=== Task statement ===
Exactly the lines from the one with "PAY•GOOGLE PAYをご利用頂けます。" to the end of the listing must be repeated, both ends included, with nothing added.

=== Task material ===
──────

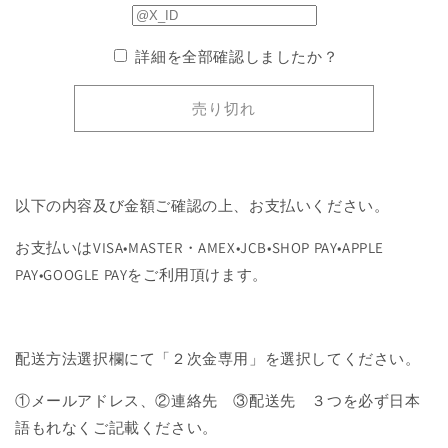
ジ
ジ
の
の
詳細を全部確認しましたか？
数
数
量
量
売り切れ
を
を
減
増
ら
や
す
す
以下の内容及び金額ご確認の上、お支払いください。
お支払いはVISA•MASTER・AMEX•JCB•SHOP PAY•APPLE
PAY•GOOGLE PAYをご利用頂けます。
配送方法選択欄にて「２次金専用」を選択してください。
①メールアドレス、②連絡先 ③配送先 ３つを必ず日本
語もれなくご記載ください。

──────

=== Written solution ===
PAY•GOOGLE PAYをご利用頂けます。
配送方法選択欄にて「２次金専用」を選択してください。
①メールアドレス、②連絡先 ③配送先 ３つを必ず日本
語もれなくご記載ください。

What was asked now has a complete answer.